Using the entries that follow, give the number of lines containing the string "Steaua". Write nothing besides that number.

↓↓↓

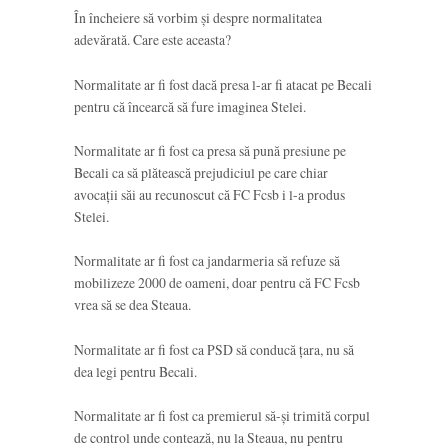
În încheiere să vorbim și despre normalitatea
adevărată. Care este aceasta?
Normalitate ar fi fost dacă presa l-ar fi atacat pe Becali
pentru că încearcă să fure imaginea Stelei.
Normalitate ar fi fost ca presa să pună presiune pe
Becali ca să plătească prejudiciul pe care chiar
avocații săi au recunoscut că FC Fcsb i l-a produs
Stelei.
Normalitate ar fi fost ca jandarmeria să refuze să
mobilizeze 2000 de oameni, doar pentru că FC Fcsb
vrea să se dea Steaua.
Normalitate ar fi fost ca PSD să conducă țara, nu să
dea legi pentru Becali.
Normalitate ar fi fost ca premierul să-și trimită corpul
de control unde contează, nu la Steaua, nu pentru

↑↑↑

Reply to the task: 2